Problem
When you repeat the entries, reproduce each line exactly and omit every picture.
* * * *
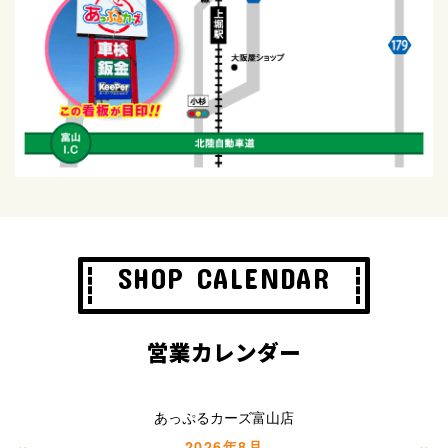
SHOP CALENDAR
営業カレンダー
あっぷるカーズ富山店
«
»
2026年8月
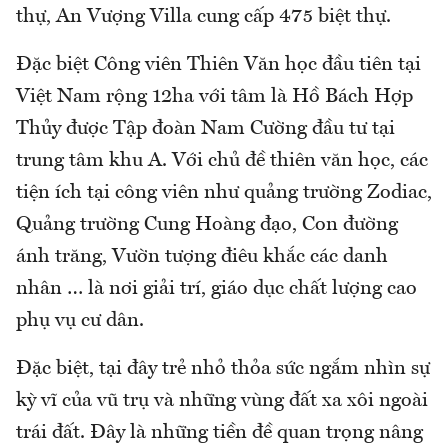
thự, An Vượng Villa cung cấp 475 biệt thự.
Đặc biệt Công viên Thiên Văn học đầu tiên tại
Việt Nam rộng 12ha với tâm là Hồ Bách Hợp
Thủy được Tập đoàn Nam Cường đầu tư tại
trung tâm khu A. Với chủ đề thiên văn học, các
tiện ích tại công viên như quảng trường Zodiac,
Quảng trường Cung Hoàng đạo, Con đường
ánh trăng, Vườn tượng điêu khắc các danh
nhân … là nơi giải trí, giáo dục chất lượng cao
phụ vụ cư dân.
Đặc biệt, tại đây trẻ nhỏ thỏa sức ngắm nhìn sự
kỳ vĩ của vũ trụ và những vùng đất xa xôi ngoài
trái đất. Đây là những tiền đề quan trọng nâng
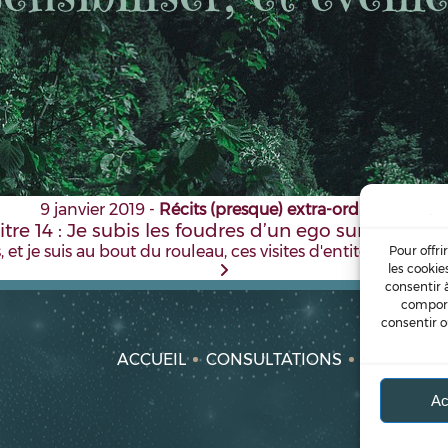
9 janvier 2019
-
Récits (presque) extra-ordinaires
tre 14 : Je subis les foudres d’un ego sur-dimens
s, et je suis au bout du rouleau, ces visites d'entités sont inc
Pour offri
les cookie
consentir 
comport
consentir o
ACCUEIL
CONSULTATIONS
FORMATI
Ac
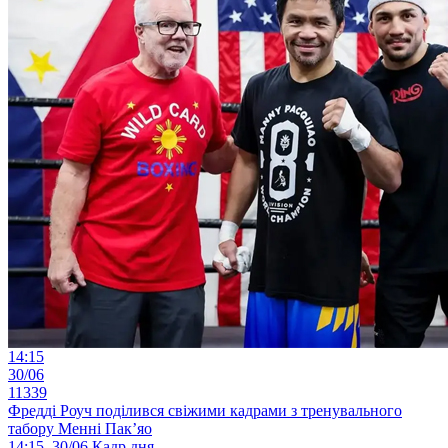
14:15
30/06
11339
Фредді Роуч поділився свіжими кадрами з тренувального
табору Менні Пак’яо
14:15, 30/06
Кадр дня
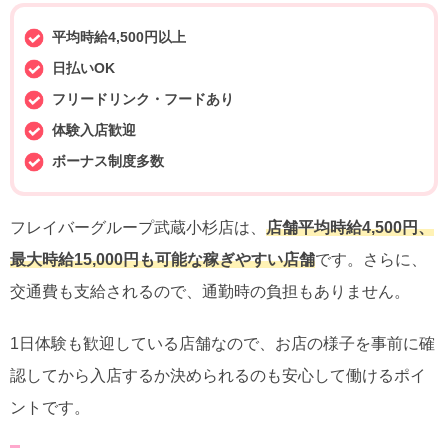
平均時給4,500円以上
日払いOK
フリードリンク・フードあり
体験入店歓迎
ボーナス制度多数
フレイバーグループ武蔵小杉店は、
店舗平均時給4,500円、
最大時給15,000円も可能な稼ぎやすい店舗
です。さらに、
交通費も支給されるので、通勤時の負担もありません。
1日体験も歓迎している店舗なので、お店の様子を事前に確
認してから入店するか決められるのも安心して働けるポイ
ントです。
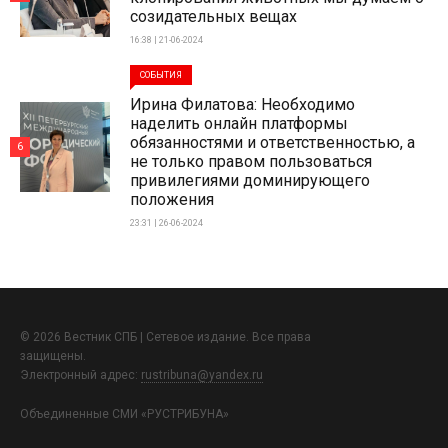
созидательных вещах
16:38 | 21-06-2024
СОБЫТИЯ
Ирина Филатова: Необходимо
наделить онлайн платформы
обязанностями и ответственностью, а
6
не только правом пользоваться
привилегиями доминирующего
положения
23:31 | 26-06-2024
© 2026 Вестник СПБ | Сетевое издание. Все права
защищены.
Электронный адрес:
rustribuna@yandex.ru
Объединенные СМИ «РУСТРИБУНА»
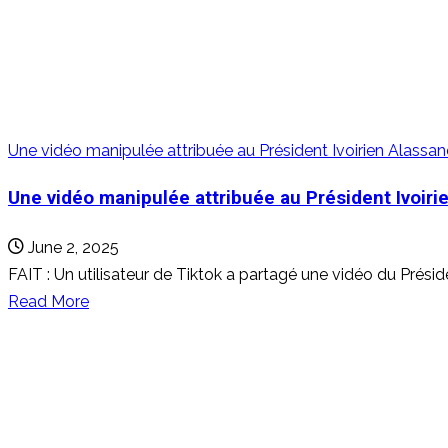
montre
pas
l’arrivée
de
familles
Une vidéo manipulée attribuée au Président Ivoirien Alassa
burkinabè
en
Une vidéo manipulée attribuée au Président Ivoiri
Côte
d’Ivoire
June 2, 2025
FAIT : Un utilisateur de Tiktok a partagé une vidéo du Prés
Read
Read More
more
about
Une
vidéo
manipulée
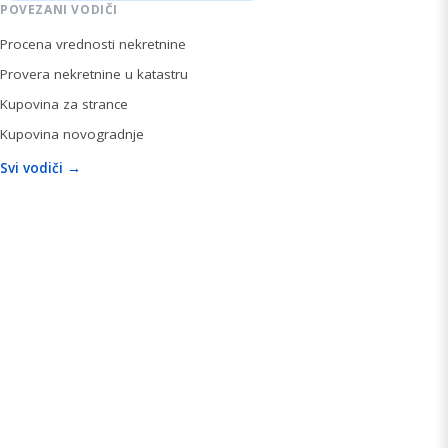
POVEZANI VODIČI
Procena vrednosti nekretnine
Provera nekretnine u katastru
Kupovina za strance
Kupovina novogradnje
Svi vodiči →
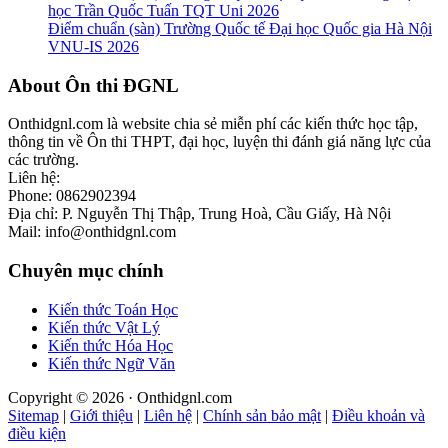
học Trần Quốc Tuấn TQT Uni 2026
Điểm chuẩn (sàn) Trường Quốc tế Đại học Quốc gia Hà Nội
VNU-IS 2026
Footer
About Ôn thi ĐGNL
Onthidgnl.com là website chia sẻ miễn phí các kiến thức học tập,
thông tin về Ôn thi THPT, đại học, luyện thi đánh giá năng lực của
các trường.
Liên hệ:
Phone: 0862902394
Địa chỉ: P. Nguyễn Thị Thập, Trung Hoà, Cầu Giấy, Hà Nội
Mail: info@onthidgnl.com
Chuyên mục chính
Kiến thức Toán Học
Kiến thức Vật Lý
Kiến thức Hóa Học
Kiến thức Ngữ Văn
Copyright © 2026 · Onthidgnl.com
Sitemap
|
Giới thiệu
|
Liên hệ
|
Chính sản bảo mật
|
Điều khoản và
điều kiện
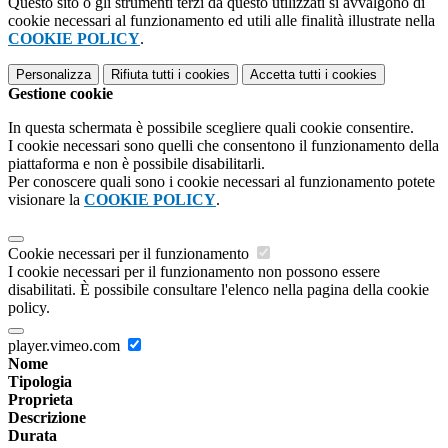
Questo sito o gli strumenti terzi da questo utilizzati si avvalgono di
cookie necessari al funzionamento ed utili alle finalità illustrate nella
COOKIE POLICY
.
Personalizza
Rifiuta tutti
i cookies
Accetta tutti
i cookies
Gestione cookie
In questa schermata è possibile scegliere quali cookie consentire.
I cookie necessari sono quelli che consentono il funzionamento della
piattaforma e non è possibile disabilitarli.
Per conoscere quali sono i cookie necessari al funzionamento potete
visionare la
COOKIE POLICY
.
Cookie necessari per il funzionamento
I cookie necessari per il funzionamento non possono essere
disabilitati. È possibile consultare l'elenco nella pagina della cookie
policy.
player.vimeo.com
Nome
Tipologia
Proprieta
Descrizione
Durata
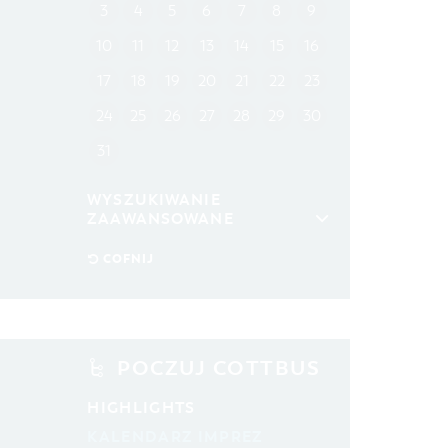
3
4
5
6
7
8
9
10
11
12
13
14
15
16
17
18
19
20
21
22
23
24
25
26
27
28
29
30
31
WYSZUKIWANIE
ZAAWANSOWANE
przedział czasowy
COFNIJ
OD
DO
KATEGORIA
wszystkie kategorie
POCZUJ COTTBUS
CZAS TRWANIA
HIGHLIGHTS
aktualne imprezy kulturalne
KALENDARZ IMPREZ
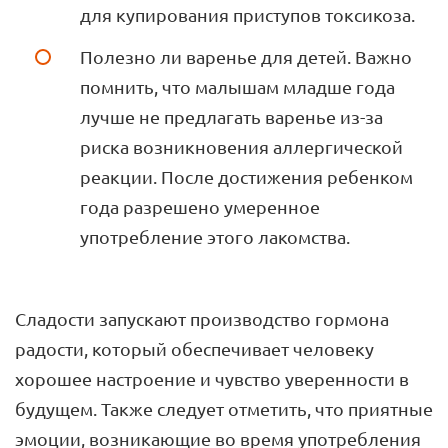
для купирования приступов токсикоза.
Полезно ли варенье для детей. Важно
помнить, что малышам младше года
лучше не предлагать варенье из-за
риска возникновения аллергической
реакции. После достижения ребенком
года разрешено умеренное
употребление этого лакомства.
Сладости запускают производство гормона
радости, который обеспечивает человеку
хорошее настроение и чувство уверенности в
будущем. Также следует отметить, что приятные
эмоции, возникающие во время употребления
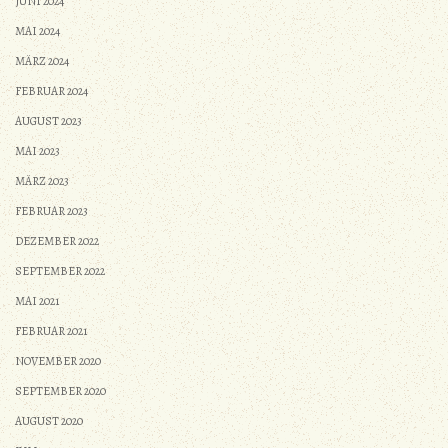
JUNI 2024
MAI 2024
MÄRZ 2024
FEBRUAR 2024
AUGUST 2023
MAI 2023
MÄRZ 2023
FEBRUAR 2023
DEZEMBER 2022
SEPTEMBER 2022
MAI 2021
FEBRUAR 2021
NOVEMBER 2020
SEPTEMBER 2020
AUGUST 2020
* * * *
Reply
SHOP CALENDAR
営業カレンダー
あっぷるカーズ富山店
«
»
2026年8月
thự, An Vượng Villa cung cấp 475 biệt thự.
Đặc biệt Công viên Thiên Văn học đầu tiên tại
Việt Nam rộng 12ha với tâm là Hồ Bách Hợp
Thủy được Tập đoàn Nam Cường đầu tư tại
trung tâm khu A. Với chủ đề thiên văn học, các
tiện ích tại công viên như quảng trường Zodiac,
Quảng trường Cung Hoàng đạo, Con đường
ánh trăng, Vườn tượng điêu khắc các danh
nhân … là nơi giải trí, giáo dục chất lượng cao
phụ vụ cư dân.
Đặc biệt, tại đây trẻ nhỏ thỏa sức ngắm nhìn sự
kỳ vĩ của vũ trụ và những vùng đất xa xôi ngoài
trái đất. Đây là những tiền đề quan trọng nâng
9 janvier 2019
-
Récits (presque) extra-ordinaires
tre 14 : Je subis les foudres d’un ego sur-dimens
s, et je suis au bout du rouleau, ces visites d'entités sont inc
Pour offri
les cookie
consentir 
comport
consentir o
ACCUEIL
CONSULTATIONS
FORMATI
Ac
14:15
30/06
11339
Фредді Роуч поділився свіжими кадрами з тренувального
табору Менні Пак’яо
14:15, 30/06
Кадр дня
平均時給4,500円以上
日払いOK
フリードリンク・フードあり
体験入店歓迎
ボーナス制度多数
フレイバーグループ武蔵小杉店は、
店舗平均時給4,500円、
最大時給15,000円も可能な稼ぎやすい店舗
です。さらに、
交通費も支給されるので、通勤時の負担もありません。
1日体験も歓迎している店舗なので、お店の様子を事前に確
認してから入店するか決められるのも安心して働けるポイ
ントです。
созидательных вещах
16:38 | 21-06-2024
СОБЫТИЯ
Ирина Филатова: Необходимо
наделить онлайн платформы
обязанностями и ответственностью, а
6
не только правом пользоваться
привилегиями доминирующего
положения
23:31 | 26-06-2024
© 2026 Вестник СПБ | Сетевое издание. Все права
защищены.
Электронный адрес:
rustribuna@yandex.ru
Объединенные СМИ «РУСТРИБУНА»
montre
pas
l’arrivée
de
familles
Une vidéo manipulée attribuée au Président Ivoirien Alassa
burkinabè
en
Une vidéo manipulée attribuée au Président Ivoiri
Côte
d’Ivoire
June 2, 2025
FAIT : Un utilisateur de Tiktok a partagé une vidéo du Prés
Read
Read More
more
about
Une
vidéo
manipulée
POVEZANI VODIČI
Procena vrednosti nekretnine
Provera nekretnine u katastru
Kupovina za strance
Kupovina novogradnje
Svi vodiči →
học Trần Quốc Tuấn TQT Uni 2026
Điểm chuẩn (sàn) Trường Quốc tế Đại học Quốc gia Hà Nội
VNU-IS 2026
Footer
About Ôn thi ĐGNL
Onthidgnl.com là website chia sẻ miễn phí các kiến thức học tập,
thông tin về Ôn thi THPT, đại học, luyện thi đánh giá năng lực của
các trường.
Liên hệ:
Phone: 0862902394
Địa chỉ: P. Nguyễn Thị Thập, Trung Hoà, Cầu Giấy, Hà Nội
Mail: info@onthidgnl.com
Chuyên mục chính
Kiến thức Toán Học
Kiến thức Vật Lý
Kiến thức Hóa Học
Kiến thức Ngữ Văn
Copyright © 2026 · Onthidgnl.com
Sitemap
|
Giới thiệu
|
Liên hệ
|
Chính sản bảo mật
|
Điều khoản và
điều kiện
Questo sito o gli strumenti terzi da questo utilizzati si avvalgono di
cookie necessari al funzionamento ed utili alle finalità illustrate nella
COOKIE POLICY
.
Personalizza
Rifiuta tutti
i cookies
Accetta tutti
i cookies
Gestione cookie
In questa schermata è possibile scegliere quali cookie consentire.
I cookie necessari sono quelli che consentono il funzionamento della
piattaforma e non è possibile disabilitarli.
Per conoscere quali sono i cookie necessari al funzionamento potete
visionare la
COOKIE POLICY
.
Cookie necessari per il funzionamento
I cookie necessari per il funzionamento non possono essere
disabilitati. È possibile consultare l'elenco nella pagina della cookie
policy.
player.vimeo.com
Nome
Tipologia
Proprieta
Descrizione
Durata
3
4
5
6
7
8
9
10
11
12
13
14
15
16
17
18
19
20
21
22
23
24
25
26
27
28
29
30
31
WYSZUKIWANIE
ZAAWANSOWANE
przedział czasowy
COFNIJ
OD
DO
KATEGORIA
wszystkie kategorie
POCZUJ COTTBUS
CZAS TRWANIA
HIGHLIGHTS
aktualne imprezy kulturalne
KALENDARZ IMPREZ
для купирования приступов токсикоза.
Полезно ли варенье для детей. Важно
помнить, что малышам младше года
лучше не предлагать варенье из-за
риска возникновения аллергической
реакции. После достижения ребенком
года разрешено умеренное
употребление этого лакомства.
Сладости запускают производство гормона
радости, который обеспечивает человеку
хорошее настроение и чувство уверенности в
будущем. Также следует отметить, что приятные
эмоции, возникающие во время употребления
JUNI 2024
MAI 2024
MÄRZ 2024
FEBRUAR 2024
AUGUST 2023
MAI 2023
MÄRZ 2023
FEBRUAR 2023
DEZEMBER 2022
SEPTEMBER 2022
MAI 2021
FEBRUAR 2021
NOVEMBER 2020
SEPTEMBER 2020
AUGUST 2020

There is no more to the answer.